Instructions to follow — Copy the data exactly. No line may be skipped.

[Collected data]
[Start of Attachment]

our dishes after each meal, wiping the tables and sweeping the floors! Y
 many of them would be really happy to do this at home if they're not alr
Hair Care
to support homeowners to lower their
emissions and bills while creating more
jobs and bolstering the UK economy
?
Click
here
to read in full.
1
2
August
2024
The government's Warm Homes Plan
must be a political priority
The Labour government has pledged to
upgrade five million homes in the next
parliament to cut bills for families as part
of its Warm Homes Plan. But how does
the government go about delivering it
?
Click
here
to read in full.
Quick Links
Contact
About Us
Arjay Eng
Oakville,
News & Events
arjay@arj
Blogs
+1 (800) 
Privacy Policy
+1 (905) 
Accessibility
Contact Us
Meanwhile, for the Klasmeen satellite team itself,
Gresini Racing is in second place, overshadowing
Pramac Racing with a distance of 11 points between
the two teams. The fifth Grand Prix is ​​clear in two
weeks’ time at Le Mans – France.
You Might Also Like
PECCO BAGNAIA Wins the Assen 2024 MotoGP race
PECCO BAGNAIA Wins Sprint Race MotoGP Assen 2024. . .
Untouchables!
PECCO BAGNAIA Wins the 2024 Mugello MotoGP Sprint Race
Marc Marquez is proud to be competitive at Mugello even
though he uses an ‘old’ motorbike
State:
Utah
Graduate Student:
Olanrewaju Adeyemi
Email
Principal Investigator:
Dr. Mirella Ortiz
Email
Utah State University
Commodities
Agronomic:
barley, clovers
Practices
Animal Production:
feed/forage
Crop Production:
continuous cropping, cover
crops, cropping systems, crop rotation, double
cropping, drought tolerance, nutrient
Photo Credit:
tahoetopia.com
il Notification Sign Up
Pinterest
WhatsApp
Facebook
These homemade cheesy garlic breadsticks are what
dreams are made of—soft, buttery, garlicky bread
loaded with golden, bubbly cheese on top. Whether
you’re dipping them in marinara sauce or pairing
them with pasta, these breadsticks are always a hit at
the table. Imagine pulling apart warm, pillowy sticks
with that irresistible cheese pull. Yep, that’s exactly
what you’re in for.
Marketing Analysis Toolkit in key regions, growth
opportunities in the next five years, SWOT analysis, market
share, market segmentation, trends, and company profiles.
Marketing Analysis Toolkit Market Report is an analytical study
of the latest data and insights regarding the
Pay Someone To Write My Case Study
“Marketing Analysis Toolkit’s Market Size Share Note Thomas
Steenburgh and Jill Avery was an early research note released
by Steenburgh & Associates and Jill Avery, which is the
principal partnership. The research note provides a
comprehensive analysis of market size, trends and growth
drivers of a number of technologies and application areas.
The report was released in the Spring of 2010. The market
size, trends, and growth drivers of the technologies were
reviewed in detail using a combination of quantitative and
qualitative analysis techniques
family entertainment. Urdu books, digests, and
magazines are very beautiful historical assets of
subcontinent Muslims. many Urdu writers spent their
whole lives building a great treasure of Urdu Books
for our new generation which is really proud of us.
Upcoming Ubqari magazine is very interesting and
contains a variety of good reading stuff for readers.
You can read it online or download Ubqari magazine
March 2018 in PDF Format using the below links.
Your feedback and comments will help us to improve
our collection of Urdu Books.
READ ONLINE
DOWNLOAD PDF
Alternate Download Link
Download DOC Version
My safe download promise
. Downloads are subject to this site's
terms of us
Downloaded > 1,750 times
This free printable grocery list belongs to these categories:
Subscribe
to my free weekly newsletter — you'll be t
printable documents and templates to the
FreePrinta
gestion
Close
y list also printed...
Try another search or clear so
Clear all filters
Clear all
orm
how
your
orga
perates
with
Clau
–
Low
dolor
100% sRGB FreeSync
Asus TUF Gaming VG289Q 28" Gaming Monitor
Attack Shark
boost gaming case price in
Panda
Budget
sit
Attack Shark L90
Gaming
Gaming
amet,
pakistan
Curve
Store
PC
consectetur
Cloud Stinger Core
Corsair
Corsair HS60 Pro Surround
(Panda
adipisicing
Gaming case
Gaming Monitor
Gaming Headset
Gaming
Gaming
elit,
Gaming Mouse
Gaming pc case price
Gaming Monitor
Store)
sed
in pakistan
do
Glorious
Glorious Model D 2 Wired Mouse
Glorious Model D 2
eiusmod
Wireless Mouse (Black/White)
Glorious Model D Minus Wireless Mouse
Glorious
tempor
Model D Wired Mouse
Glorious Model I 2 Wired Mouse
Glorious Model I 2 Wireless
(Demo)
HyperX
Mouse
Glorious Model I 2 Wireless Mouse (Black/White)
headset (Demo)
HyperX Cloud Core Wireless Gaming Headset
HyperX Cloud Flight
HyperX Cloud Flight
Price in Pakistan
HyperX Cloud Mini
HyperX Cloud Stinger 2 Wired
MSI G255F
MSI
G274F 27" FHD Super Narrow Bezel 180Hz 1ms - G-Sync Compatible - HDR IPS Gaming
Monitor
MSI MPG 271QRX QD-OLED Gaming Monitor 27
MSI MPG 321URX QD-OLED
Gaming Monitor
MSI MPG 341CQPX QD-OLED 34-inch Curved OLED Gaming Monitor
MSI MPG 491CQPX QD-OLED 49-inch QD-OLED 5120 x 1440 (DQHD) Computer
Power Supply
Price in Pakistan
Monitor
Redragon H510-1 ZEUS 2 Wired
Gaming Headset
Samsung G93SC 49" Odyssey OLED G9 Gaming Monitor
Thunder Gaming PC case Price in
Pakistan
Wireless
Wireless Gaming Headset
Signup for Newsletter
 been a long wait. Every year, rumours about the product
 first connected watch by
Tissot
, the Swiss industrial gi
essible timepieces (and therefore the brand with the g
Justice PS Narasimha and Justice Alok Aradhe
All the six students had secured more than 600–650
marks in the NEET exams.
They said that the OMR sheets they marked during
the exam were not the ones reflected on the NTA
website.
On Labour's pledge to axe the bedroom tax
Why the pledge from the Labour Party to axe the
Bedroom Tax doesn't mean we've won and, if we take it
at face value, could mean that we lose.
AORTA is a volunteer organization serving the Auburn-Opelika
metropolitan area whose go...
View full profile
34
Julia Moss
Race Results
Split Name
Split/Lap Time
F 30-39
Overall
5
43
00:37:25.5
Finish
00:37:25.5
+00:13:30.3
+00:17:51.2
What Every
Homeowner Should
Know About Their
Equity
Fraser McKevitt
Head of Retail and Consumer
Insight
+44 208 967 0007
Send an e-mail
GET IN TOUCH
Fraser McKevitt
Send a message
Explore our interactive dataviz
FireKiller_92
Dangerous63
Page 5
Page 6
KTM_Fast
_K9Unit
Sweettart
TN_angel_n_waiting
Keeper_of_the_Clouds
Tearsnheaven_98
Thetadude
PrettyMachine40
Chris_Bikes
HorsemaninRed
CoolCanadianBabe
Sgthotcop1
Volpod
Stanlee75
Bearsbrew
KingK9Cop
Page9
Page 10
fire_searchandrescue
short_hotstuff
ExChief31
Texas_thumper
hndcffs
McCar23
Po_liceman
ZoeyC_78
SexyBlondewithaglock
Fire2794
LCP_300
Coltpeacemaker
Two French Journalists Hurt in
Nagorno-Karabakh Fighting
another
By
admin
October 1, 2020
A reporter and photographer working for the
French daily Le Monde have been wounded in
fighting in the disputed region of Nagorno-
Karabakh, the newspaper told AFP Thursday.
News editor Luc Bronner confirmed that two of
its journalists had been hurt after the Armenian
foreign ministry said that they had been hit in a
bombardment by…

[End of Attachment]

Answer —
our dishes after each meal, wiping the tables and sweeping the floors! Y
 many of them would be really happy to do this at home if they're not alr
Hair Care
to support homeowners to lower their
emissions and bills while creating more
jobs and bolstering the UK economy
?
Click
here
to read in full.
1
2
August
2024
The government's Warm Homes Plan
must be a political priority
The Labour government has pledged to
upgrade five million homes in the next
parliament to cut bills for families as part
of its Warm Homes Plan. But how does
the government go about delivering it
?
Click
here
to read in full.
Quick Links
Contact
About Us
Arjay Eng
Oakville,
News & Events
arjay@arj
Blogs
+1 (800) 
Privacy Policy
+1 (905) 
Accessibility
Contact Us
Meanwhile, for the Klasmeen satellite team itself,
Gresini Racing is in second place, overshadowing
Pramac Racing with a distance of 11 points between
the two teams. The fifth Grand Prix is ​​clear in two
weeks’ time at Le Mans – France.
You Might Also Like
PECCO BAGNAIA Wins the Assen 2024 MotoGP race
PECCO BAGNAIA Wins Sprint Race MotoGP Assen 2024. . .
Untouchables!
PECCO BAGNAIA Wins the 2024 Mugello MotoGP Sprint Race
Marc Marquez is proud to be competitive at Mugello even
though he uses an ‘old’ motorbike
State:
Utah
Graduate Student:
Olanrewaju Adeyemi
Email
Principal Investigator:
Dr. Mirella Ortiz
Email
Utah State University
Commodities
Agronomic:
barley, clovers
Practices
Animal Production:
feed/forage
Crop Production:
continuous cropping, cover
crops, cropping systems, crop rotation, double
cropping, drought tolerance, nutrient
Photo Credit:
tahoetopia.com
il Notification Sign Up
Pinterest
WhatsApp
Facebook
These homemade cheesy garlic breadsticks are what
dreams are made of—soft, buttery, garlicky bread
loaded with golden, bubbly cheese on top. Whether
you’re dipping them in marinara sauce or pairing
them with pasta, these breadsticks are always a hit at
the table. Imagine pulling apart warm, pillowy sticks
with that irresistible cheese pull. Yep, that’s exactly
what you’re in for.
Marketing Analysis Toolkit in key regions, growth
opportunities in the next five years, SWOT analysis, market
share, market segmentation, trends, and company profiles.
Marketing Analysis Toolkit Market Report is an analytical study
of the latest data and insights regarding the
Pay Someone To Write My Case Study
“Marketing Analysis Toolkit’s Market Size Share Note Thomas
Steenburgh and Jill Avery was an early research note released
by Steenburgh & Associates and Jill Avery, which is the
principal partnership. The research note provides a
comprehensive analysis of market size, trends and growth
drivers of a number of technologies and application areas.
The report was released in the Spring of 2010. The market
size, trends, and growth drivers of the technologies were
reviewed in detail using a combination of quantitative and
qualitative analysis techniques
family entertainment. Urdu books, digests, and
magazines are very beautiful historical assets of
subcontinent Muslims. many Urdu writers spent their
whole lives building a great treasure of Urdu Books
for our new generation which is really proud of us.
Upcoming Ubqari magazine is very interesting and
contains a variety of good reading stuff for readers.
You can read it online or download Ubqari magazine
March 2018 in PDF Format using the below links.
Your feedback and comments will help us to improve
our collection of Urdu Books.
READ ONLINE
DOWNLOAD PDF
Alternate Download Link
Download DOC Version
My safe download promise
. Downloads are subject to this site's
terms of us
Downloaded > 1,750 times
This free printable grocery list belongs to these categories:
Subscribe
to my free weekly newsletter — you'll be t
printable documents and templates to the
FreePrinta
gestion
Close
y list also printed...
Try another search or clear so
Clear all filters
Clear all
orm
how
your
orga
perates
with
Clau
–
Low
dolor
100% sRGB FreeSync
Asus TUF Gaming VG289Q 28" Gaming Monitor
Attack Shark
boost gaming case price in
Panda
Budget
sit
Attack Shark L90
Gaming
Gaming
amet,
pakistan
Curve
Store
PC
consectetur
Cloud Stinger Core
Corsair
Corsair HS60 Pro Surround
(Panda
adipisicing
Gaming case
Gaming Monitor
Gaming Headset
Gaming
Gaming
elit,
Gaming Mouse
Gaming pc case price
Gaming Monitor
Store)
sed
in pakistan
do
Glorious
Glorious Model D 2 Wired Mouse
Glorious Model D 2
eiusmod
Wireless Mouse (Black/White)
Glorious Model D Minus Wireless Mouse
Glorious
tempor
Model D Wired Mouse
Glorious Model I 2 Wired Mouse
Glorious Model I 2 Wireless
(Demo)
HyperX
Mouse
Glorious Model I 2 Wireless Mouse (Black/White)
headset (Demo)
HyperX Cloud Core Wireless Gaming Headset
HyperX Cloud Flight
HyperX Cloud Flight
Price in Pakistan
HyperX Cloud Mini
HyperX Cloud Stinger 2 Wired
MSI G255F
MSI
G274F 27" FHD Super Narrow Bezel 180Hz 1ms - G-Sync Compatible - HDR IPS Gaming
Monitor
MSI MPG 271QRX QD-OLED Gaming Monitor 27
MSI MPG 321URX QD-OLED
Gaming Monitor
MSI MPG 341CQPX QD-OLED 34-inch Curved OLED Gaming Monitor
MSI MPG 491CQPX QD-OLED 49-inch QD-OLED 5120 x 1440 (DQHD) Computer
Power Supply
Price in Pakistan
Monitor
Redragon H510-1 ZEUS 2 Wired
Gaming Headset
Samsung G93SC 49" Odyssey OLED G9 Gaming Monitor
Thunder Gaming PC case Price in
Pakistan
Wireless
Wireless Gaming Headset
Signup for Newsletter
 been a long wait. Every year, rumours about the product
 first connected watch by
Tissot
, the Swiss industrial gi
essible timepieces (and therefore the brand with the g
Justice PS Narasimha and Justice Alok Aradhe
All the six students had secured more than 600–650
marks in the NEET exams.
They said that the OMR sheets they marked during
the exam were not the ones reflected on the NTA
website.
On Labour's pledge to axe the bedroom tax
Why the pledge from the Labour Party to axe the
Bedroom Tax doesn't mean we've won and, if we take it
at face value, could mean that we lose.
AORTA is a volunteer organization serving the Auburn-Opelika
metropolitan area whose go...
View full profile
34
Julia Moss
Race Results
Split Name
Split/Lap Time
F 30-39
Overall
5
43
00:37:25.5
Finish
00:37:25.5
+00:13:30.3
+00:17:51.2
What Every
Homeowner Should
Know About Their
Equity
Fraser McKevitt
Head of Retail and Consumer
Insight
+44 208 967 0007
Send an e-mail
GET IN TOUCH
Fraser McKevitt
Send a message
Explore our interactive dataviz
FireKiller_92
Dangerous63
Page 5
Page 6
KTM_Fast
_K9Unit
Sweettart
TN_angel_n_waiting
Keeper_of_the_Clouds
Tearsnheaven_98
Thetadude
PrettyMachine40
Chris_Bikes
HorsemaninRed
CoolCanadianBabe
Sgthotcop1
Volpod
Stanlee75
Bearsbrew
KingK9Cop
Page9
Page 10
fire_searchandrescue
short_hotstuff
ExChief31
Texas_thumper
hndcffs
McCar23
Po_liceman
ZoeyC_78
SexyBlondewithaglock
Fire2794
LCP_300
Coltpeacemaker
Two French Journalists Hurt in
Nagorno-Karabakh Fighting
another
By
admin
October 1, 2020
A reporter and photographer working for the
French daily Le Monde have been wounded in
fighting in the disputed region of Nagorno-
Karabakh, the newspaper told AFP Thursday.
News editor Luc Bronner confirmed that two of
its journalists had been hurt after the Armenian
foreign ministry said that they had been hit in a
bombardment by…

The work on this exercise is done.